There has been prior tension due to plans by Nicola Sturgeon to introduce all-women SNP candidate shortlists for the Scottish Parliamentary elections in 2016. With the SNP MSPs’ gender representation coming in at around a 73:27 split in favour of men, the First Minister’s plans for these one-sided shortlists must be understood within the context of the male-dominated societies that we live in.
For many years, women have not been encouraged to take up positions of power.
For those that would disagree: it is not as simple as ‘the most skilled candidate = the right person’. It is not just about the ability to be equal or the ability to do what men do. Boiling it down to such base levels completely defeats the complexities that define perceptions of gender and, indeed, any wider forms of oppression.
This is because women are still encouraged – whether directly in everyday interactions, or indirectly via advertising and our media – to take on subservient roles. And this encouragement creates barriers for women – barriers that are invisible to those with the privilege of being male.
The SNP have shown themselves committed to a 50-50 gender split in boardrooms by 2020. The First Minister even appointed her own Cabinet on that criterion.
Women are, slowly but surely, now starting to be appreciated for their political minds alone.

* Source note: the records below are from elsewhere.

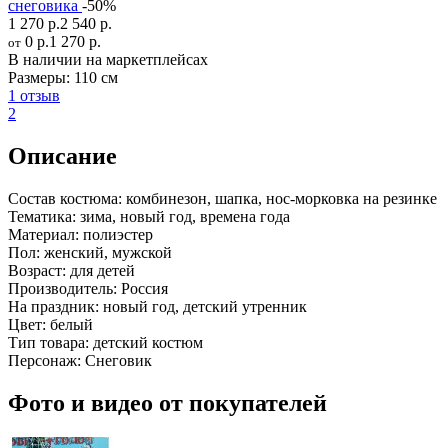
снеговика
-50%
1 270 р.
2 540 р.
0 р.
1 270 р.
от
В наличии на маркетплейсах
Размеры:
110 см
1 отзыв
2
Описание
Состав костюма:
комбинезон, шапка, нос-морковка на резинке
Тематика:
зима, новый год, времена года
Материал:
полиэстер
Пол:
женский, мужской
Возраст:
для детей
Производитель:
Россия
На праздник:
новый год, детский утренник
Цвет:
белый
Тип товара:
детский костюм
Персонаж:
Снеговик
Фото и видео от покупателей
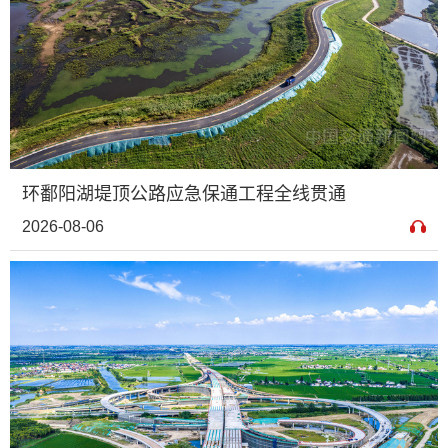
环鄱阳湖堤顶公路应急保通工程全线贯通
2026-08-06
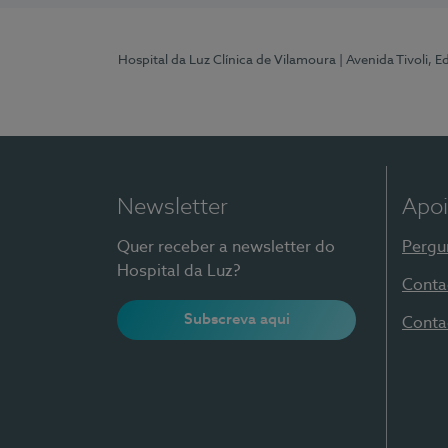
Hospital da Luz Clínica de Vilamoura
| Avenida Tivoli, 
Newsletter
Apoi
Quer receber a newsletter do
Pergu
Hospital da Luz?
Conta
Subscreva aqui
Conta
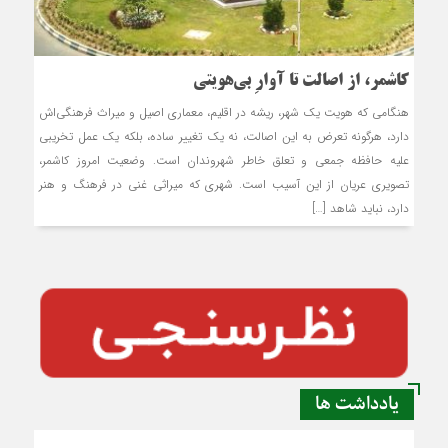
کاشمر، از اصالت تا آوارِ بی‌هویتی
هنگامی که هویت یک شهر، ریشه در اقلیم، معماری اصیل و میراث فرهنگی‌اش
دارد، هرگونه تعرض به این اصالت، نه یک تغییر ساده، بلکه یک عمل تخریبی
علیه حافظه‌ جمعی و تعلق خاطر شهروندان است. وضعیت امروز کاشمر،
تصویری عریان از این آسیب است. شهری که میراثی غنی در فرهنگ و هنر
دارد، نباید شاهد […]
یادداشت ها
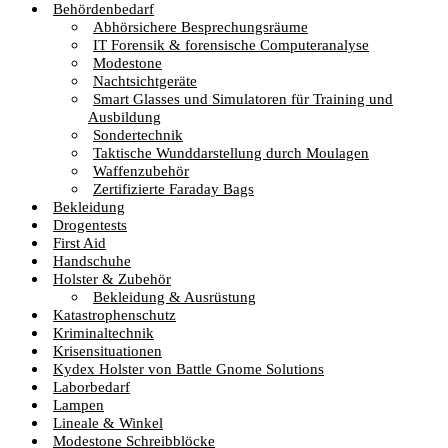
Behördenbedarf
Abhörsichere Besprechungsräume
IT Forensik & forensische Computeranalyse
Modestone
Nachtsichtgeräte
Smart Glasses und Simulatoren für Training und
Ausbildung
Sondertechnik
Taktische Wunddarstellung durch Moulagen
Waffenzubehör
Zertifizierte Faraday Bags
Bekleidung
Drogentests
First Aid
Handschuhe
Holster & Zubehör
Bekleidung & Ausrüstung
Katastrophenschutz
Kriminaltechnik
Krisensituationen
Kydex Holster von Battle Gnome Solutions
Laborbedarf
Lampen
Lineale & Winkel
Modestone Schreibblöcke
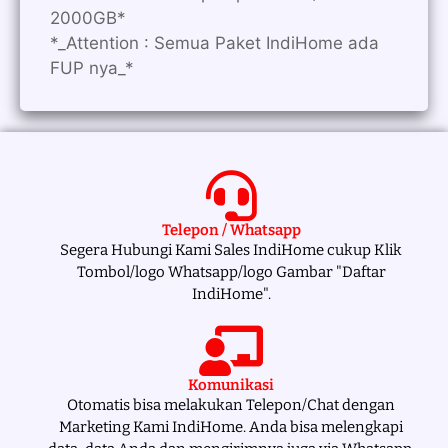
2000GB*
*_Attention : Semua Paket IndiHome ada
FUP nya_*
Telepon / Whatsapp
Segera Hubungi Kami Sales IndiHome cukup Klik
Tombol/logo Whatsapp/logo Gambar "Daftar
IndiHome".
Komunikasi
Otomatis bisa melakukan Telepon/Chat dengan
Marketing Kami IndiHome. Anda bisa melengkapi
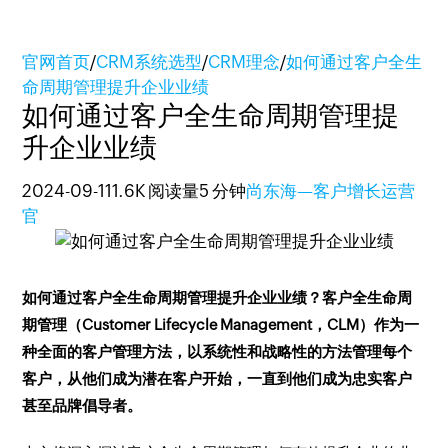
官网首页
/
CRM系统选型
/
CRM理念
/
如何通过客户全生
命周期管理提升企业业绩
如何通过客户全生命周期管理提
升企业业绩
2024-09-11
1.6K 阅读量
5 分钟
尚东海—客户增长运营
官
如何通过客户全生命周期管理提升企业业绩？客户全生命周
期管理（Customer Lifecycle Management，CLM）作为一
种全面的客户管理方法，以系统性和战略性的方法管理每个
客户，从他们成为潜在客户开始，一直到他们成为忠实客户
甚至品牌倡导者。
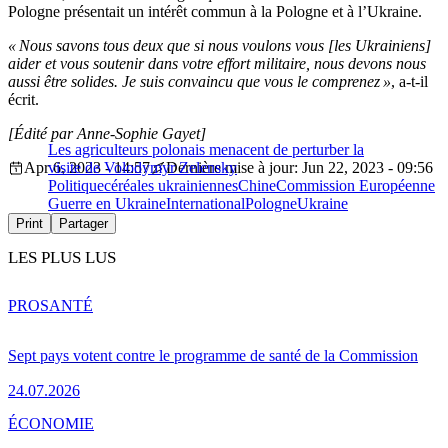
Pologne présentait un intérêt commun à la Pologne et à l’Ukraine.
« Nous savons tous deux que si nous voulons vous [les Ukrainiens]
aider et vous soutenir dans votre effort militaire, nous devons nous
aussi être solides. Je suis convaincu que vous le comprenez »
, a-t-il
écrit.
[Édité par Anne-Sophie Gayet]
Les agriculteurs polonais menacent de perturber la
Apr 6, 2023 - 14:57
visite de Volodymyr Zelensky
Dernière mise à jour: Jun 22, 2023 - 09:56
Politique
céréales ukrainiennes
Chine
Commission Européenne
Guerre en Ukraine
International
Pologne
Ukraine
Print
Partager
LES PLUS LUS
PRO
SANTÉ
Sept pays votent contre le programme de santé de la Commission
24.07.2026
ÉCONOMIE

The late SNP stalwart Margo MacDonald was consistently cited for her terrific political mind; but not before comments about her ‘flowing golden locks’ or her ‘buxom figure’. However, the nationalist movement is most certainly just as guilty of this behaviour. In the 1960s and 70s, it was common place to see ‘Miss SNP’ contestants at all of the party’s constituency, district and regional branches. But that was then – and this is now.
The SNP is now fronted by a woman. Many women are prominent in the party. And many more women are to become names that will be known to the Scottish public.
Anything that can be used as a brick for women to smash through the ‘glass ceiling’ should be encouraged. This isn’t because women aren’t capable of doing this without the need for a brick – rather, it’s an equaliser. An equaliser as recognition and an apology for the years of male-dominated power games. And the years of patriarchal undermining that is still to come.
The fact that it has taken a woman, Nicola Sturgeon, to hand this equaliser to other women should tell you all that you need to know about male privilege.